Note: This is part of our coverage of TIFF Bell Lightbox’s On the Road: The Films of Wim Wenders
This essential retrospective devoted to one of the giants of the New German Cinema features new digital restorations of Wenders’ essential early works. Jan. 28 – March 6, 2016
(This is an analysis therefore there are spoilers.)
I was riding home on the subway late one night and I was sitting across from an old couple arguing heatedly in Portuguese. The woman shouted a bunch of what sounded like expletives, her hands animated in a threatening fury against, who I assumed, was her husband. He shouted back at her, “Você é nada! Você é nada!” From the very little Portuguese I could understand, he repeated to her that she was nothing.
They quieted down after a bit, yet they remained sitting close, breathing heavily, and looking at anything but each other. When their stop came they instinctively reached out for each others’ hands, connected, and stepped off the train.
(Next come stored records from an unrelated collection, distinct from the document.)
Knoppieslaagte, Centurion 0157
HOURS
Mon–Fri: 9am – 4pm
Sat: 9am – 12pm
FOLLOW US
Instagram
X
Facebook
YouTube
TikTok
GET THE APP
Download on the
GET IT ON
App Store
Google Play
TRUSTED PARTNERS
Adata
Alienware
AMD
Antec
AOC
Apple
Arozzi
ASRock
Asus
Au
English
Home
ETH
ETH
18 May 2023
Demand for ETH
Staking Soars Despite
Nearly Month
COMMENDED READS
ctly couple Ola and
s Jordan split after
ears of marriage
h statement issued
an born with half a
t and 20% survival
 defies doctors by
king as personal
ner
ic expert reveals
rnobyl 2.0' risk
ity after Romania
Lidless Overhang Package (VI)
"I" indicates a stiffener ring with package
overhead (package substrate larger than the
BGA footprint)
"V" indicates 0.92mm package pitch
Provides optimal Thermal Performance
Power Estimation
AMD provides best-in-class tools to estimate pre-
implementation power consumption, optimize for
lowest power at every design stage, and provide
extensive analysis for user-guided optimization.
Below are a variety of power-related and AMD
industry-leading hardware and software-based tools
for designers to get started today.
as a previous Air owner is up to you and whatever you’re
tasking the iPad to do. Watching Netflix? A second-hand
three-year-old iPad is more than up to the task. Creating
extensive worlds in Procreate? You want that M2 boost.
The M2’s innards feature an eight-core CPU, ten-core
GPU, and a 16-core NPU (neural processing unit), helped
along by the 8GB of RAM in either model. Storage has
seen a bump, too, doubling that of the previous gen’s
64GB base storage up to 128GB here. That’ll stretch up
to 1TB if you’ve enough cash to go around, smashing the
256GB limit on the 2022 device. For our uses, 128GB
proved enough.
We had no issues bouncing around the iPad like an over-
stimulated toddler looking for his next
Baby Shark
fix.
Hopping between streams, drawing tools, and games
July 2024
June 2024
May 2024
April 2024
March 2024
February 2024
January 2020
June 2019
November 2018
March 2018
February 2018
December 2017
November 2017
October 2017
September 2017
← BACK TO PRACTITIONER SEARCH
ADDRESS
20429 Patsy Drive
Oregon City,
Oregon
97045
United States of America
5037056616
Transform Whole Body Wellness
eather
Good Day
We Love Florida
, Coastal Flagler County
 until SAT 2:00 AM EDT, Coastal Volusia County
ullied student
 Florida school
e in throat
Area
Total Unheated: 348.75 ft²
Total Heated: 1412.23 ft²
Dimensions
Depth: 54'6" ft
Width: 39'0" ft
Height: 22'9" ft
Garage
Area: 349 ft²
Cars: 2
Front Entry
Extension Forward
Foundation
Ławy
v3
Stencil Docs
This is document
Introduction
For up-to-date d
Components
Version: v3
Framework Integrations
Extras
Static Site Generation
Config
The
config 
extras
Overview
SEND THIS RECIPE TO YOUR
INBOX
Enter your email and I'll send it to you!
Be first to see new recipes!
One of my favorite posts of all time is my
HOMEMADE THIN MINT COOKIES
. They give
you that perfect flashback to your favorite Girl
It was just small slice I witnessed of a much bigger picture in the lives of this couple. They will probably forget it or maybe they had already resolved their issue. Regardless, this moment stuck with me when I saw Peter Handke‘s The Left-Handed Woman. Handke is best known for his long time writing collaboration with Wim Wenders and this is his debut directorial feature.
The film starts off with a Marianne (Edith Clever), a former literary translator, awaiting her husband Bruno’s (Bruno Ganz) return from a business trip. She’s quiet as he tells her of his happiness and his comfort at being with her again. After spending a romantic night in a hotel, Marianne tells her husband that she’s had an epiphany. She tells him that he must move out and leave her alone with their son. With some great hesitation and a bit of frustration, Bruno complies, but curiously doesn’t question her motives and neither does anyone else.
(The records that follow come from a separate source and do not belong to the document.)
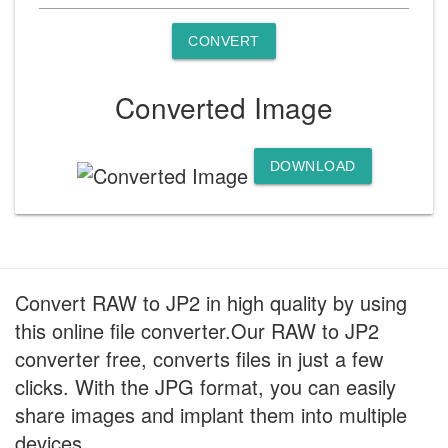
CONVERT
Converted Image
DOWNLOAD
Convert RAW to JP2 in high quality by using
this online file converter.Our RAW to JP2
converter free, converts files in just a few
clicks. With the JPG format, you can easily
share images and implant them into multiple
devices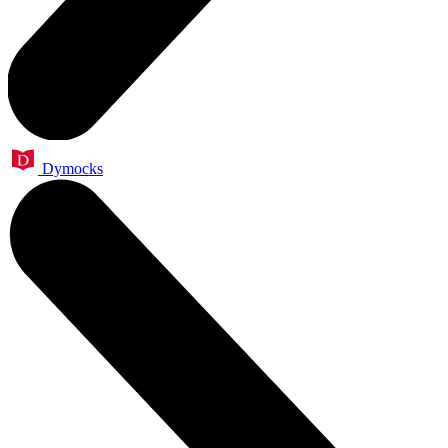
Dymocks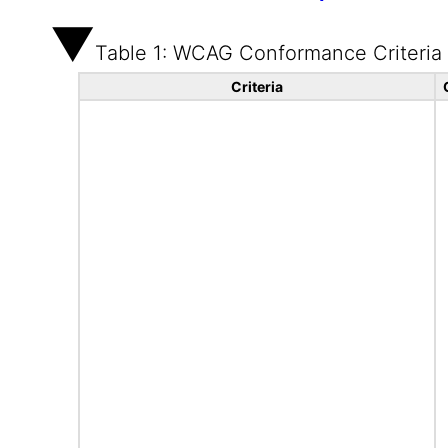
Table 1: WCAG Conformance Criteria
Criteria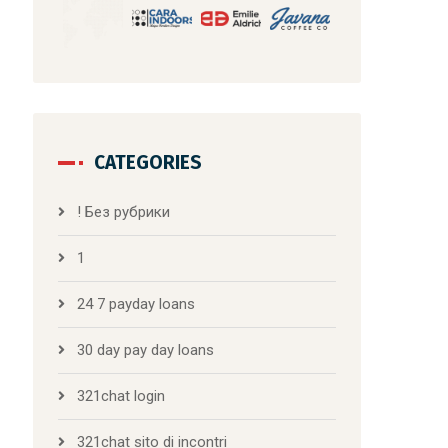
CATEGORIES
! Без рубрики
1
24 7 payday loans
30 day pay day loans
321chat login
321chat sito di incontri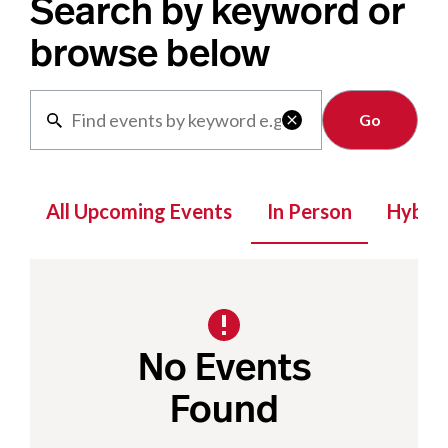
Search by keyword or
browse below
Clear

All Upcoming Events
In Person
Hybrid
No Events
Found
Things seem out of place in Clamart, a commune on the suburbs of Paris that is the setting for the film. Marianne takes her son Stefan (Markus Mühleisen) to visit his father. As they step out she follows Stefan, even skipping along with him. As they turn onto the street, a bus nearly skims them and a woman runs by them. For a few seconds the camera lingers, showing the woman in a slight state of recognition, but she turns and continues on her way. In another, a man is looking outside his balcony into the night. A man upstairs from him jumps out of the balcony and unto the floor below.
On a movator, Metro commuters walk in line towards their destination while two old ladies move in the opposite direction, slowly and with very deliberate steps. There is no sign that they are confused, just that this is the direction they decided to take, which is the hardest. Scenes like these take the viewer out of the story, but force them to find meaning in where they fit in the narrative. It’s quite clear that Marianne is feeling a great detachment with the world that’s always been around her. With her husband moved out, she rearranges furniture, buys new books, and she starts writing again, eventually finding her voice in the words of Gustave Flaubert’s Three Tales. In the film, she focuses on the first story in it, A Simple Heart. This is the tale of a simple woman called Felicité, who by circumstance takes on the job as a servant in a widow’s household. With no children or family of her own, she finds great joy in giving love and dies virtually unnoticed to the world around her. Marianne starts off her translation of the text in a literal form, but as the movie moves on, she expounds upon the words and creates a world of colourful meaning for Felicité. Of course, this is only grasped in the moments where finds time and space to work beyond her son seeking her out for attention and food.
It is unknown whether she keeps Stefan with her because she is his mother or because she finds meaning in him. She sits by the fireplace with him having an indoor picnic with wine and strange fruit. He tells her of the boy in class who doesn’t fit in. Marianne winces realizing her son conforms to the norm in the school, but at the same time understanding his efforts. She laughs, but he says:
“You’re never really delighted. Just one time you were delighted with me.”
Stefan is very much a part of Marianne. Her love for him is protective and motherly, but the disconnect is still palpable and it becomes a part of her overall despair in the film. Motherhood is just a facet of her being.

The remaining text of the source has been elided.